O autor identificado à proposta progressista era o advogado Hildebrando Castro Pozo, cujos ideais que permearam toda a sua trajetória intelectual podem ser descritos como um “socialismo de raiz coletivista e democrática”, como propõem Osmar Gonzáles e Benjamín Blass Rivarola (2008, p. 35). Durante sua juventude, ainda na década de 1910, Castro Pozo participou do movimento estudantil ligado à reforma universitária, atuando em conjunto com organizações sindicais de orientação anarquista na luta pela jornada de oito horas de trabalho. No início dos anos 1920, já formado em direito, chegou a ocupar alguns cargos no serviço público, incluindo o de chefe da Seção de Assuntos Indígenas, criada no início do governo de Augusto Leguía. Nesse período, ajudou a promover vários congressos das comunidades indígenas (Ramos Rau, 2006, p. 97; Gonzáles; Blass, 2008, p. 36).
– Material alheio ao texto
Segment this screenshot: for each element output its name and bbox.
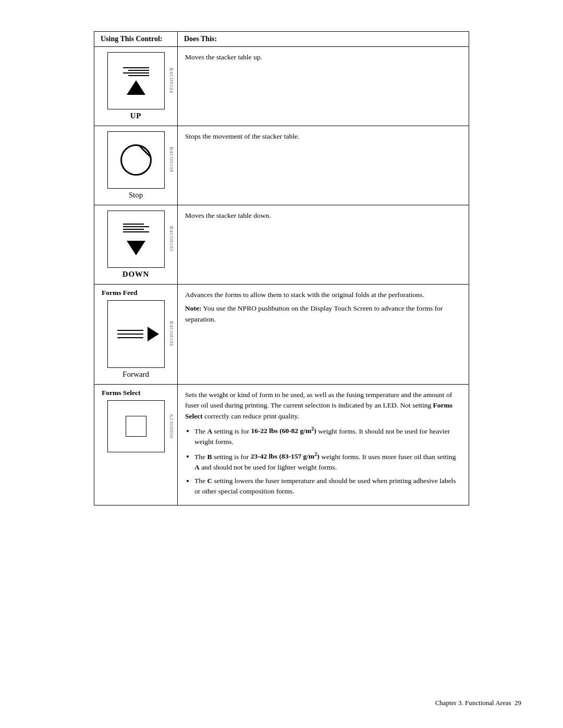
row-stop: R4CO0108 Stop Stops the movement of the … (94, 126, 469, 205)
forward-arrow-icon (148, 327, 159, 341)
down-image-wrapper: R4CO0105 (107, 211, 165, 268)
bullet-c-bold: C (207, 477, 212, 485)
forward-icon (108, 301, 164, 367)
bullet-a-bold: A (207, 427, 212, 435)
up-image-code: R4CO0104 (169, 52, 174, 109)
dline2 (123, 226, 149, 227)
dline4 (123, 231, 149, 232)
description-cell-forward: Advances the forms to allow them to stac… (178, 285, 469, 385)
bullet-c: The C setting lowers the fuser temperatu… (194, 476, 461, 497)
description-cell-down: Moves the stacker table down. (178, 205, 469, 285)
inner-square-shape (126, 416, 146, 437)
description-cell-stop: Stops the movement of the stacker table. (178, 126, 469, 205)
dline3 (123, 229, 144, 230)
dline1 (123, 224, 144, 225)
bullet-a: The A setting is for 16-22 lbs (60-82 g/… (194, 425, 461, 447)
fs-intro-text: Sets the weight or kind of form to be us… (185, 391, 452, 409)
control-cell-down: R4CO0105 DOWN (94, 205, 178, 285)
col-header-does: Does This: (178, 32, 469, 47)
forms-feed-section-label: Forms Feed (102, 289, 170, 297)
footer-page: 29 (515, 699, 521, 707)
forms-select-image-code: A23O0050 (169, 400, 174, 452)
fline3 (117, 337, 143, 338)
line3 (123, 72, 149, 73)
arrow-right-shape (148, 327, 159, 341)
down-icon (108, 211, 164, 267)
up-image-wrapper: R4CO0104 (107, 52, 165, 109)
line4 (128, 75, 149, 76)
forward-image-code: R4CO0100 (169, 300, 174, 368)
main-table: Using This Control: Does This: (94, 31, 469, 505)
forward-image-wrapper: R4CO0100 (107, 300, 165, 368)
row-forward: Forms Feed (94, 285, 469, 385)
forward-lines (117, 330, 143, 338)
page-footer: Chapter 3. Functional Areas 29 (435, 699, 521, 707)
down-control-image (107, 211, 165, 268)
fline1 (117, 330, 143, 331)
row-down: R4CO0105 DOWN Moves the stacker table do… (94, 205, 469, 285)
control-cell-forms-select: Forms Select A23O0050 (94, 385, 178, 505)
bullet-a-weight: 16-22 lbs (60-82 g/m2) (251, 427, 316, 435)
stop-description: Stops the movement of the stacker table. (185, 131, 461, 142)
forms-select-bullets: The A setting is for 16-22 lbs (60-82 g/… (194, 425, 461, 497)
forward-control-image (107, 300, 165, 368)
note-text: You use the NPRO pushbutton on the Displ… (185, 304, 443, 323)
bullet-b-super: 2 (314, 451, 317, 457)
up-icon (108, 53, 164, 109)
stop-image-code: R4CO0108 (169, 131, 174, 189)
up-label: UP (102, 112, 170, 120)
up-triangle (127, 80, 145, 95)
forms-select-icon (108, 401, 164, 452)
control-cell-stop: R4CO0108 Stop (94, 126, 178, 205)
fs-intro-end: correctly can reduce print quality. (203, 412, 299, 420)
forward-label: Forward (102, 370, 170, 379)
page-container: Using This Control: Does This: (0, 0, 563, 728)
forward-desc-note: Note: You use the NPRO pushbutton on the… (185, 303, 461, 325)
forms-select-section-label: Forms Select (102, 389, 170, 397)
bullet-b: The B setting is for 23-42 lbs (83-157 g… (194, 450, 461, 473)
line1 (123, 67, 149, 68)
control-cell-up: R4CO0104 UP (94, 47, 178, 126)
forward-desc-main: Advances the forms to allow them to stac… (185, 290, 461, 300)
stop-circle-icon (120, 144, 152, 176)
description-cell-up: Moves the stacker table up. (178, 47, 469, 126)
forms-select-image-wrapper: A23O0050 (107, 400, 165, 452)
description-cell-forms-select: Sets the weight or kind of form to be us… (178, 385, 469, 505)
forms-select-control-image (107, 400, 165, 452)
up-control-image (107, 52, 165, 109)
bullet-a-super: 2 (311, 426, 314, 431)
forms-select-intro: Sets the weight or kind of form to be us… (185, 390, 461, 422)
down-description: Moves the stacker table down. (185, 211, 461, 221)
note-label: Note: (185, 304, 201, 312)
down-image-code: R4CO0105 (169, 211, 174, 268)
bullet-b-a-ref: A (194, 463, 200, 471)
control-cell-forward: Forms Feed (94, 285, 178, 385)
down-stacked-lines (123, 224, 149, 232)
row-forms-select: Forms Select A23O0050 Sets the weight or… (94, 385, 469, 505)
stop-label: Stop (102, 191, 170, 200)
col-header-control: Using This Control: (94, 32, 178, 47)
stop-image-wrapper: R4CO0108 (107, 131, 165, 189)
bullet-b-weight: 23-42 lbs (83-157 g/m2) (251, 452, 320, 460)
up-stacked-lines (123, 67, 149, 76)
up-description: Moves the stacker table up. (185, 52, 461, 63)
fline2 (117, 334, 143, 335)
stop-control-image (107, 131, 165, 189)
line2 (128, 70, 149, 71)
row-up: R4CO0104 UP Moves the stacker table up. (94, 47, 469, 126)
down-triangle (127, 241, 145, 255)
footer-chapter: Chapter 3. Functional Areas (435, 699, 511, 707)
down-label: DOWN (102, 270, 170, 279)
bullet-b-bold: B (207, 452, 212, 460)
stop-icon-container (108, 132, 164, 188)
Durante os anos 1920, Castro Pozo acabou sendo preso e exilado devido ao endurecimento do regime de Leguía. Nesse mesmo período, aproximou-se de Mariátegui e, em 1930, tornou-se um dos membros fundadores do Partido Socialista do Peru em Piura, sua cidade natal. Pouco depois, foi eleito deputado para o Congresso Constituinte, convocado após o fim do oncenio de Leguía, e atuou no Legislativo pelo Partido Socialista até 1936 (Gonzáles; Blass, 2008, p. 37). Foi nesse período que publicou sua principal obra, Del ayllu al cooperativismo socialista, de 1936. Seu artigo publicado em AI, no início dos anos 1940, é claramente uma decorrência da referida obra, porém o autor não usa a expressão “socialista” no título, nem mesmo no próprio texto. O artigo de Castro Pozo foi publicado em AI em abril de 1942 com o título: “El ayllo13peruano debe transformarse en cooperativa agropecuaria”.

Como boa parte do indigenismo radical que havia sido hegemônico no Peru nas primeiras décadas do século XX, o autor defendia que os ayllus andinos deveriam ser não somente preservados, mas revitalizados, mantendo seus ideais comunitários. Castro Pozo propunha que a produção das comunidades indígenas deveria passar a se estruturar na forma de cooperativas agropecuárias, com a utilização de novas tecnologias. Embora o texto não mencione a palavra socialismo, o ideal dos ayllus como base de uma organização social mais justa e cooperativa permanece o mesmo de toda a obra desse autor.

O mais interessante em relação ao seu artigo publicado em AI, em 1942, é que ele apareceu na revista com uma nota explicativa de que se tratava do texto da “ponencia presentada [por Castro Pozo] al Primer Congreso Indigenista Interamericano. Pátzcuaro, 1940”.14 Apesar de o título se referir ao “ayllu peruano” e as reflexões se basearem em estudos do autor sobre a realidade nacional do Peru, a abordagem conferida ao texto foi eminentemente continental. Não há dúvidas de que tal perspectiva se apresentava em consonância com o contexto de sua exposição, tanto no Congresso Indigenista Interamericano, quanto na revista continental. Mas é importante destacar que uma perspectiva “indoamericana” já se fazia presente no pensamento do advogado peruano muito antes de sua apresentação no primeiro Congresso Indigenista Interamericano.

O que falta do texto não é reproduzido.